Extracted page text data:
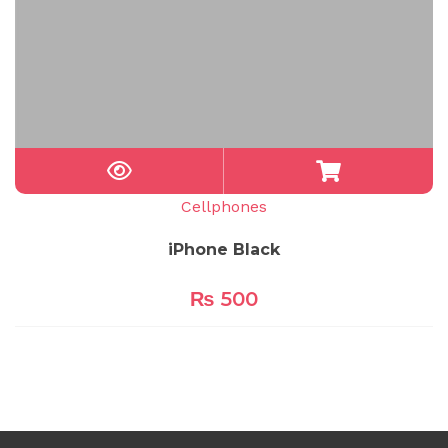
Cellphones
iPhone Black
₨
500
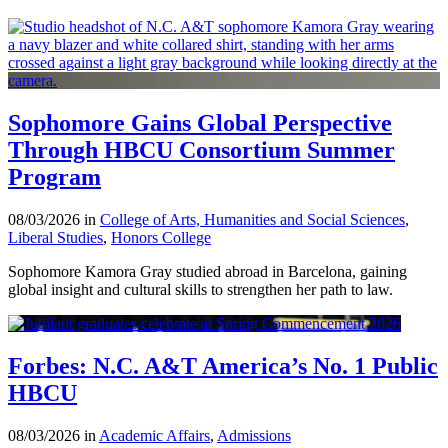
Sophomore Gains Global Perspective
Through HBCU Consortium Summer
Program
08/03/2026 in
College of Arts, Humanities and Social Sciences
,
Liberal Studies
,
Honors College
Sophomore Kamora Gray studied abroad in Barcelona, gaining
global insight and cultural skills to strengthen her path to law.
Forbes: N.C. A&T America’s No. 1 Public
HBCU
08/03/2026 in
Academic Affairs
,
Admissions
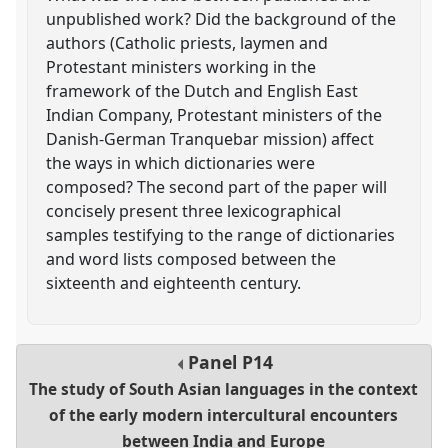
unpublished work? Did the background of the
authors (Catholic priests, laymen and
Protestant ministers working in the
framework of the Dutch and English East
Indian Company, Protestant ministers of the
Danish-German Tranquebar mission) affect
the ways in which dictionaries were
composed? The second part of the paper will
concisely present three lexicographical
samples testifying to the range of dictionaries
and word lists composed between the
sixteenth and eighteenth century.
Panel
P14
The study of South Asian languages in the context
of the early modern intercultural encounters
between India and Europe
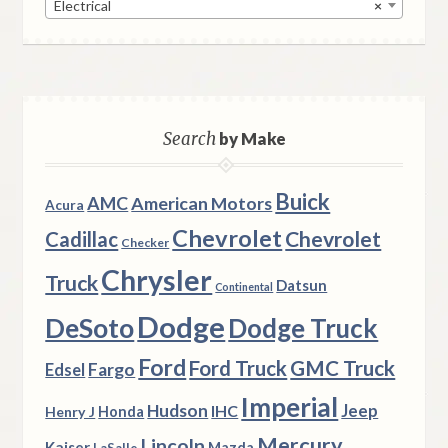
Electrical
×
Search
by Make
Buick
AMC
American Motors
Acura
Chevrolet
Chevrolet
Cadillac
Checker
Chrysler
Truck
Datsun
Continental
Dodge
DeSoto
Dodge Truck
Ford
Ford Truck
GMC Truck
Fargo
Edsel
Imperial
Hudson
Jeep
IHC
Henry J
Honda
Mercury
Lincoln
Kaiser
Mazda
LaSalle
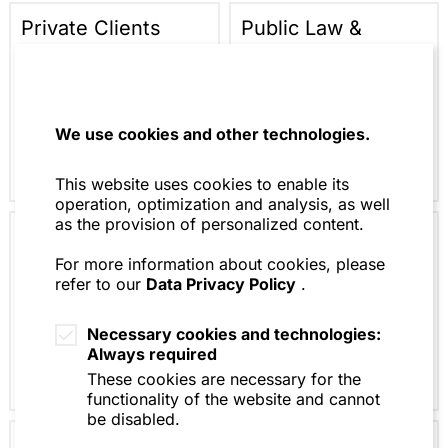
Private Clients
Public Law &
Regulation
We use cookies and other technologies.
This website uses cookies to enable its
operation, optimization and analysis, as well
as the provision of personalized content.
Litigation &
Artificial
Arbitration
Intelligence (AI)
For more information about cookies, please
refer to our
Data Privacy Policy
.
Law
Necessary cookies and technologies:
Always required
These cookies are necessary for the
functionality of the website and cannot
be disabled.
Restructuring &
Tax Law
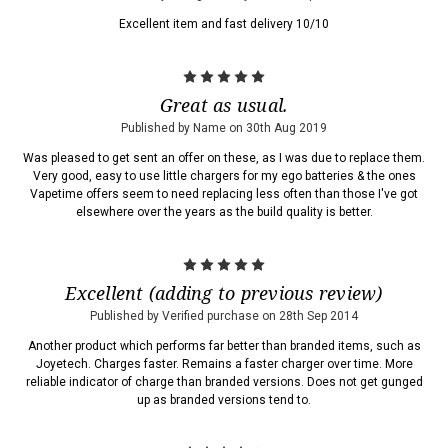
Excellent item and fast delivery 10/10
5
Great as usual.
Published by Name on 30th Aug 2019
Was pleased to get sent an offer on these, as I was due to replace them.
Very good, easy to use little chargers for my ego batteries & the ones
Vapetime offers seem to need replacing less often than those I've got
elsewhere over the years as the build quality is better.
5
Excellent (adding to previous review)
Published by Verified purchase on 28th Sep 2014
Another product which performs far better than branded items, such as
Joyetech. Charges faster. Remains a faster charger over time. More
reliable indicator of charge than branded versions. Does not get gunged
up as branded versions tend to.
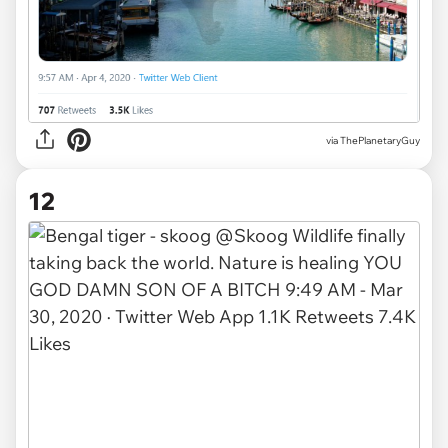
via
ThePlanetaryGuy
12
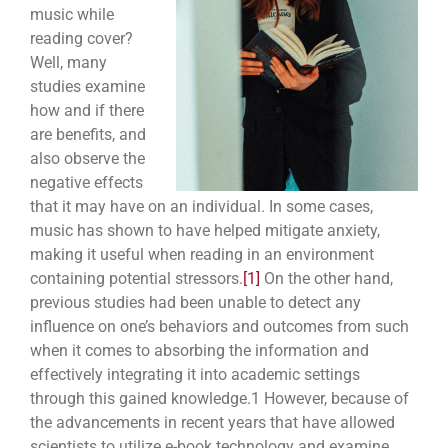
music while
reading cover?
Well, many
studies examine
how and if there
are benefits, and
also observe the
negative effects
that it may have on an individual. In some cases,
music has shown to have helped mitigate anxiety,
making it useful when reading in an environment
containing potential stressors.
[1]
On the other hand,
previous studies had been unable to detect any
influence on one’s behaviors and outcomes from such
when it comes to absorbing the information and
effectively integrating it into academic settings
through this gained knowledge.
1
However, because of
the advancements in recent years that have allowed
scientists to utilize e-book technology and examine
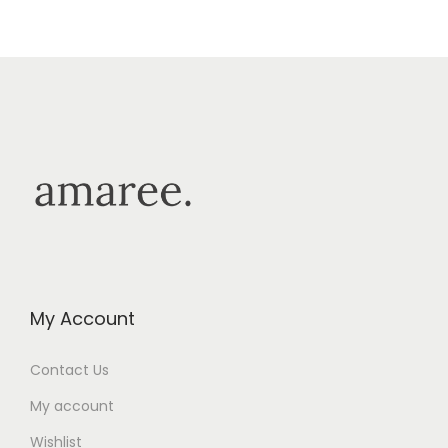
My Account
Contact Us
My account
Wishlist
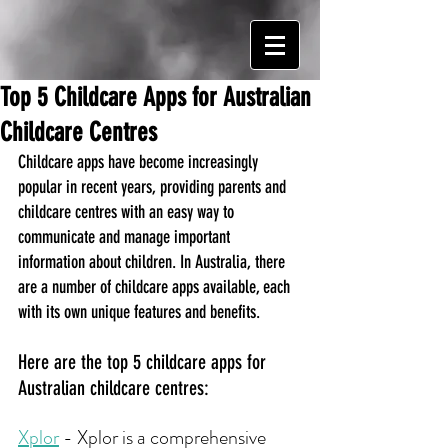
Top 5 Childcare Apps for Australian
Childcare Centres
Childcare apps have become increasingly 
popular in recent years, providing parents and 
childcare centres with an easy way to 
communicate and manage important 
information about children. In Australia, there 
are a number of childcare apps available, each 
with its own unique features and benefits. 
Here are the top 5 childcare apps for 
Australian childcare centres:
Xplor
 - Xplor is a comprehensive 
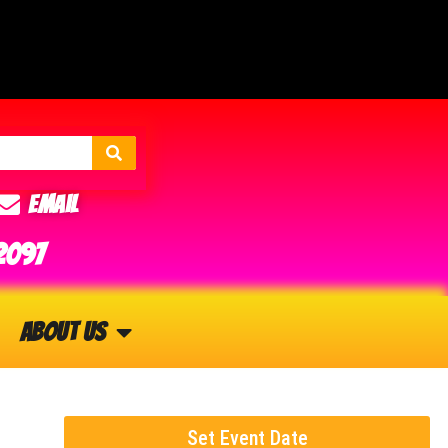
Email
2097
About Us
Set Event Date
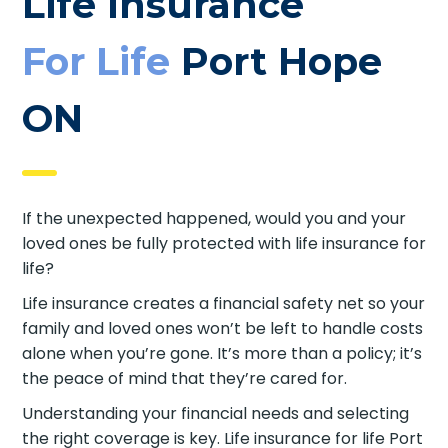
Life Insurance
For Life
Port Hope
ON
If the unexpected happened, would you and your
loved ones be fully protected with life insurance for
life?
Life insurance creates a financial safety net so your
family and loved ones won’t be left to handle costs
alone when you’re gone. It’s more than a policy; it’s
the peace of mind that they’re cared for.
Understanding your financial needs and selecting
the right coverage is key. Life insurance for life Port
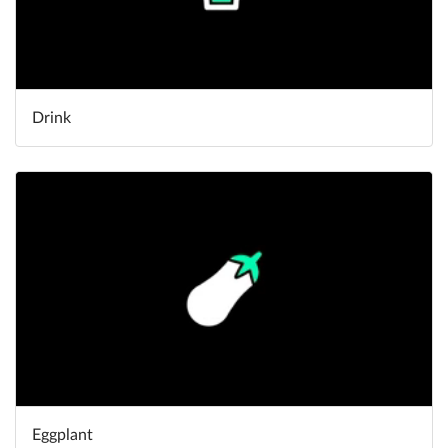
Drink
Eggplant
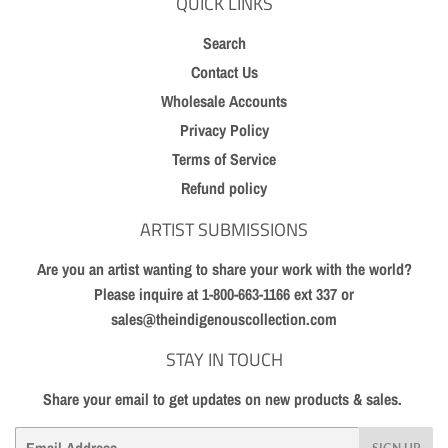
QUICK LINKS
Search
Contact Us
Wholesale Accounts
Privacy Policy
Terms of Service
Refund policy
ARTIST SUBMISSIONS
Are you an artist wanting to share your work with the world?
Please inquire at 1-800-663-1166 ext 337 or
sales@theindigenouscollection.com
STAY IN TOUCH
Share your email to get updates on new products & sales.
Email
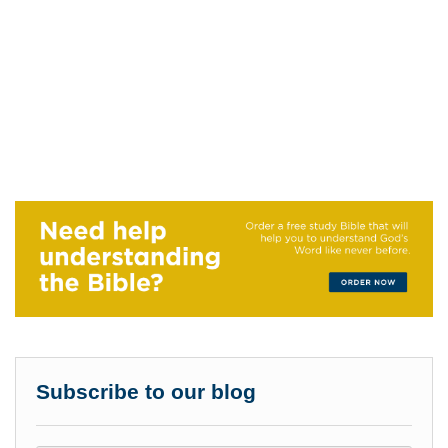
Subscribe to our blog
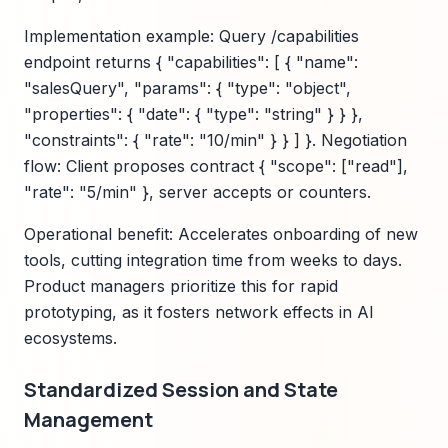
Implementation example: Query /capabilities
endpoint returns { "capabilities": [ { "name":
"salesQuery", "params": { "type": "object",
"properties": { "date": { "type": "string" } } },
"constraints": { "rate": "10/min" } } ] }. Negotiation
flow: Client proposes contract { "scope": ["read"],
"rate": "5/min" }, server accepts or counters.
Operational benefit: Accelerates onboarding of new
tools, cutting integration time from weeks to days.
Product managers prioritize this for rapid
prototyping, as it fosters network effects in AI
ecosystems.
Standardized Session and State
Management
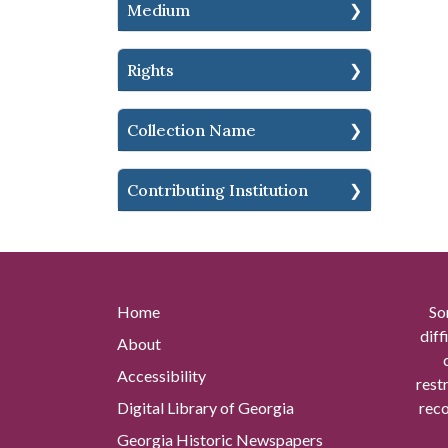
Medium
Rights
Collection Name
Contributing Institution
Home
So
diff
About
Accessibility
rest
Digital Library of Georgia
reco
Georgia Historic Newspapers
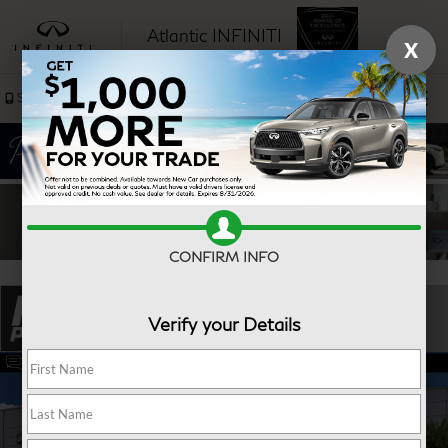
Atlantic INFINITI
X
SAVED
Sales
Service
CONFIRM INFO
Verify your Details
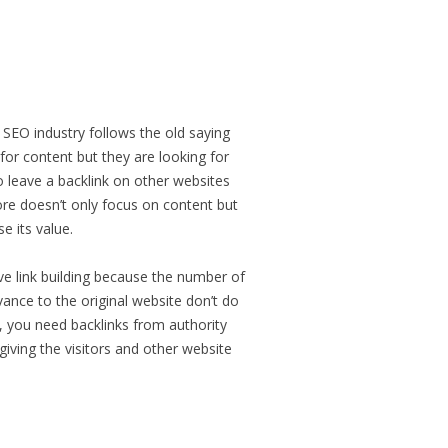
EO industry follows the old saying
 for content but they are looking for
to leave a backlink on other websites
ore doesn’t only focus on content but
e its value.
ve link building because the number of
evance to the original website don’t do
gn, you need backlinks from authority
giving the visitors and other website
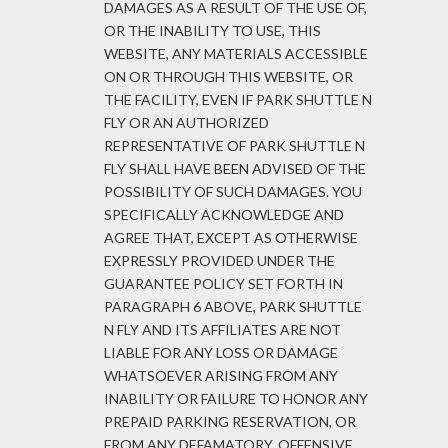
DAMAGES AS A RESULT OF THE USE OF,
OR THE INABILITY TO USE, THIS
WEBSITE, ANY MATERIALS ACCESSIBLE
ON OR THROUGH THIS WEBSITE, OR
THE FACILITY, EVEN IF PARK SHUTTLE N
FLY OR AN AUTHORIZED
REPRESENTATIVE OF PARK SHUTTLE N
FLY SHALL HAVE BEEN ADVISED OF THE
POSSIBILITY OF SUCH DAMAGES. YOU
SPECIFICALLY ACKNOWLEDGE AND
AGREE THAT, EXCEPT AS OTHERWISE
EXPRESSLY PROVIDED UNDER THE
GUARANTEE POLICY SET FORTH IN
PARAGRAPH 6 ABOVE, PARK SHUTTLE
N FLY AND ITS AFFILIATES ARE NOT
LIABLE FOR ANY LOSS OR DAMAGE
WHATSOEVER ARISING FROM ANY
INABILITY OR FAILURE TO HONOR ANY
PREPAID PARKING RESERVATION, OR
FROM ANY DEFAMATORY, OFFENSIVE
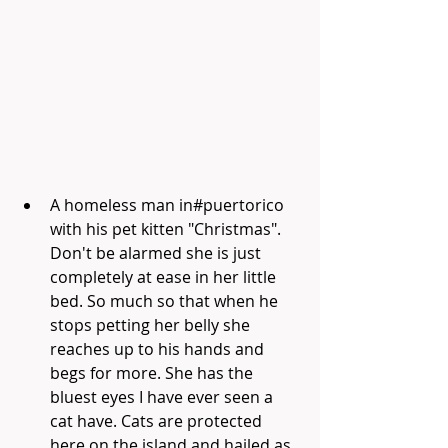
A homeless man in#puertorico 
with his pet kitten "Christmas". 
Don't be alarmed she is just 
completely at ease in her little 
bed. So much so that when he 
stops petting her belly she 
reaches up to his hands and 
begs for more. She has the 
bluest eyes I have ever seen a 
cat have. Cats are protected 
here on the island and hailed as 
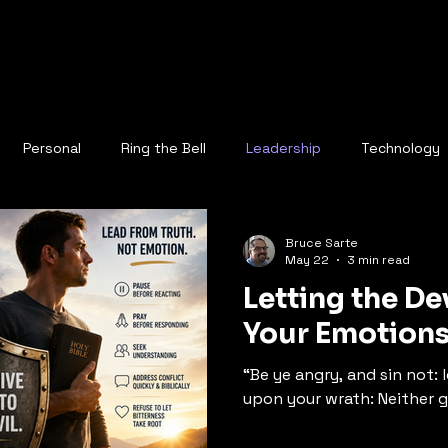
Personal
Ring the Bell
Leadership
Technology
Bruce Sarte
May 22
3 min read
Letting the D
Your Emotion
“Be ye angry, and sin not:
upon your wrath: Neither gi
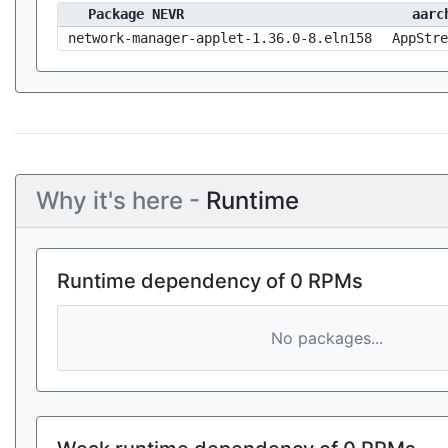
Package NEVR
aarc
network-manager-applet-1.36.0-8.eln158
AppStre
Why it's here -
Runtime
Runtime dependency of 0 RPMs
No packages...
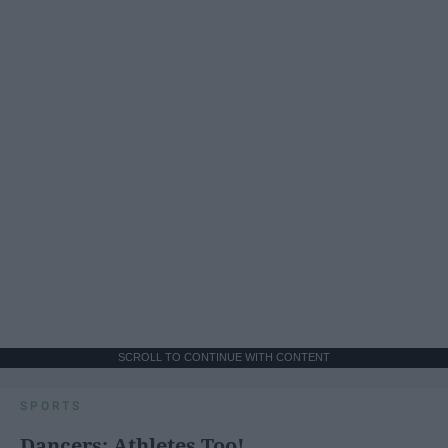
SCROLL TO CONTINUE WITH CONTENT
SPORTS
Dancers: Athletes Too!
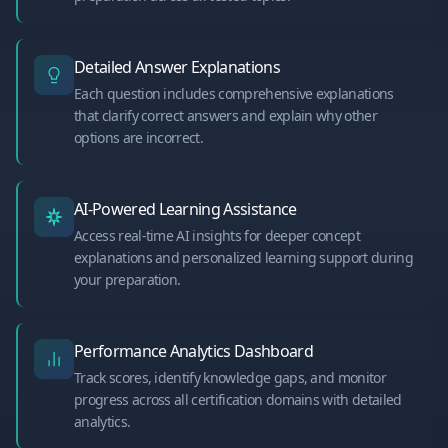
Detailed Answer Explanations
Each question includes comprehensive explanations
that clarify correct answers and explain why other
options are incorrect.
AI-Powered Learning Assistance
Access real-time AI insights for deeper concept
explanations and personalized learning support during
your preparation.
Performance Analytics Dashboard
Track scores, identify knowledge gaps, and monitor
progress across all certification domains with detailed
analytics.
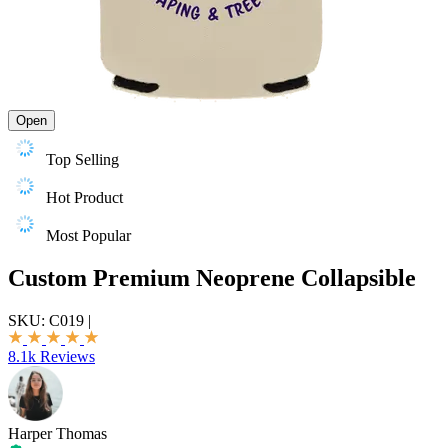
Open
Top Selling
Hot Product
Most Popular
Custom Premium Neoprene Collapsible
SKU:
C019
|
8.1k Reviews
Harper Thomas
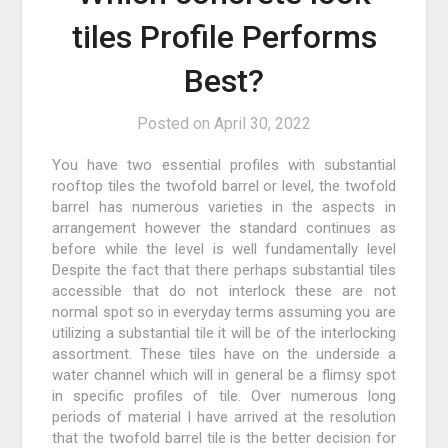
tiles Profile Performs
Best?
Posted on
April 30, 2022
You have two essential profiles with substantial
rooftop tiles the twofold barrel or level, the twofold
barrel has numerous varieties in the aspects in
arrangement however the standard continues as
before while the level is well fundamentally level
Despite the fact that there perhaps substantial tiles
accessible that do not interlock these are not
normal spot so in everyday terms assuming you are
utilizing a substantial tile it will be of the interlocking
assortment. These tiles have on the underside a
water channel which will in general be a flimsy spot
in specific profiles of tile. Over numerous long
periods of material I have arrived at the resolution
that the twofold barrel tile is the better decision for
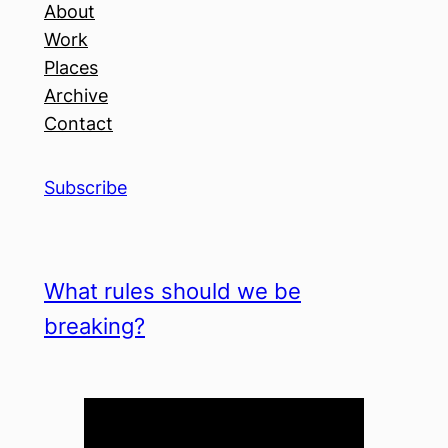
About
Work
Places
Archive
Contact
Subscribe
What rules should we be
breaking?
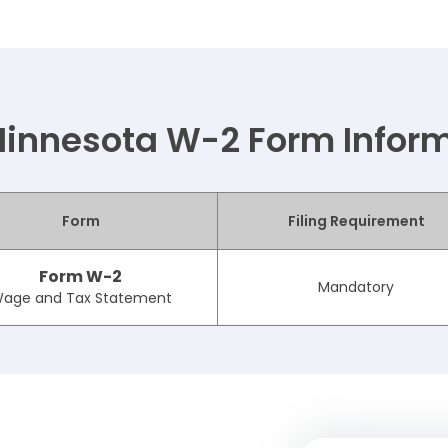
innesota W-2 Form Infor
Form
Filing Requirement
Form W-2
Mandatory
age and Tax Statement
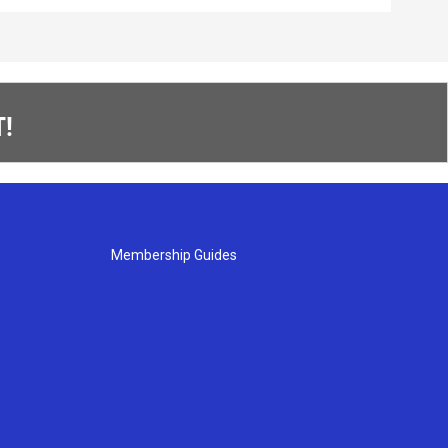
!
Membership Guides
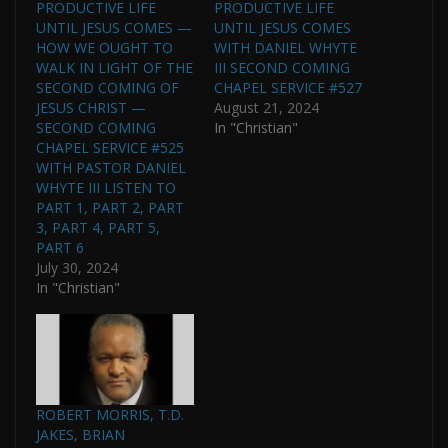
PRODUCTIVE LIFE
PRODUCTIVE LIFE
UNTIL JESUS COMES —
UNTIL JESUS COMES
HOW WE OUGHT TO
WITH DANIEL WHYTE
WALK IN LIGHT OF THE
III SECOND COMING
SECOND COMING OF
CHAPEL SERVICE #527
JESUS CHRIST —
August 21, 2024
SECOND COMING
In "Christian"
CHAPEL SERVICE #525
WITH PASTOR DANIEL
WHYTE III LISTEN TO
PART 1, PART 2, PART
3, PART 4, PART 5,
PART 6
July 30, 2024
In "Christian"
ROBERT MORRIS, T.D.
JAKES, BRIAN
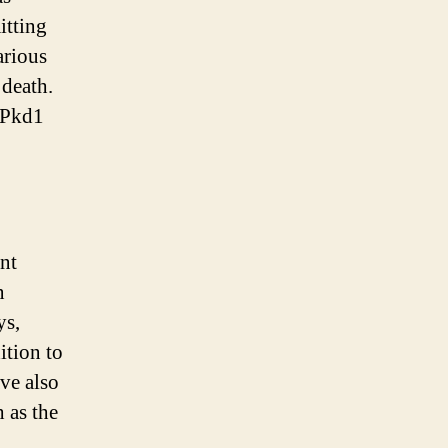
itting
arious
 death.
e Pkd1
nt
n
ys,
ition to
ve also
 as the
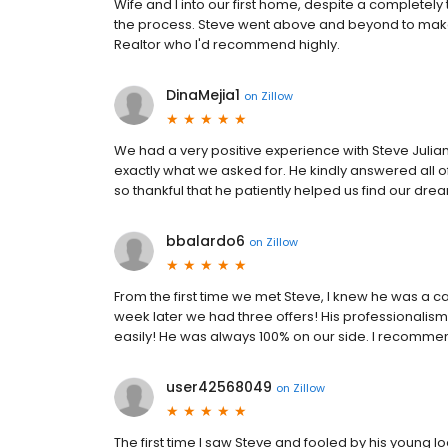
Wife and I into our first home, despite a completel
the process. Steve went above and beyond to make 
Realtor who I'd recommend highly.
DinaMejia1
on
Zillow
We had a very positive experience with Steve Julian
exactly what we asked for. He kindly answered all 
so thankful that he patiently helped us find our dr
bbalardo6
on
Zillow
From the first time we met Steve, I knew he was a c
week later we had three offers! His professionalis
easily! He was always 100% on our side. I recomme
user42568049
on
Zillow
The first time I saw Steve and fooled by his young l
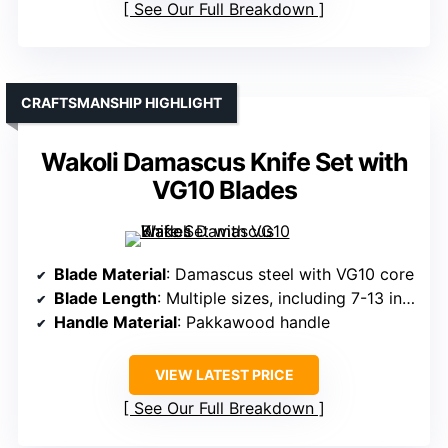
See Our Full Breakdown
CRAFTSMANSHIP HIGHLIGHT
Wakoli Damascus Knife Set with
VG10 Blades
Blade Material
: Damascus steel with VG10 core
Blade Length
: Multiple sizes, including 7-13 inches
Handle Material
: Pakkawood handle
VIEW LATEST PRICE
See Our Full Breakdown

Task description: Write out the lines above from the one with "American Motors" through the one with "Another product which", ends included, exactly; no picture goes in.

Answer to this task:
American Motors
Acura
Chevrolet
Chevrolet
Cadillac
Checker
Chrysler
Truck
Datsun
Continental
Dodge
DeSoto
Dodge Truck
Ford
Ford Truck
GMC Truck
Fargo
Edsel
Imperial
Hudson
Jeep
IHC
Henry J
Honda
Mercury
Lincoln
Kaiser
Mazda
LaSalle
Private Clients
Public Law &
Regulation
We use cookies and other technologies.
This website uses cookies to enable its
operation, optimization and analysis, as well
as the provision of personalized content.
Litigation &
Artificial
Arbitration
Intelligence (AI)
For more information about cookies, please
refer to our
Data Privacy Policy
.
Law
Necessary cookies and technologies:
Always required
These cookies are necessary for the
functionality of the website and cannot
be disabled.
Restructuring &
Tax Law
Excellent item and fast delivery 10/10
5
Great as usual.
Published by Name on 30th Aug 2019
Was pleased to get sent an offer on these, as I was due to replace them.
Very good, easy to use little chargers for my ego batteries & the ones
Vapetime offers seem to need replacing less often than those I've got
elsewhere over the years as the build quality is better.
5
Excellent (adding to previous review)
Published by Verified purchase on 28th Sep 2014
Another product which performs far better than branded items, such as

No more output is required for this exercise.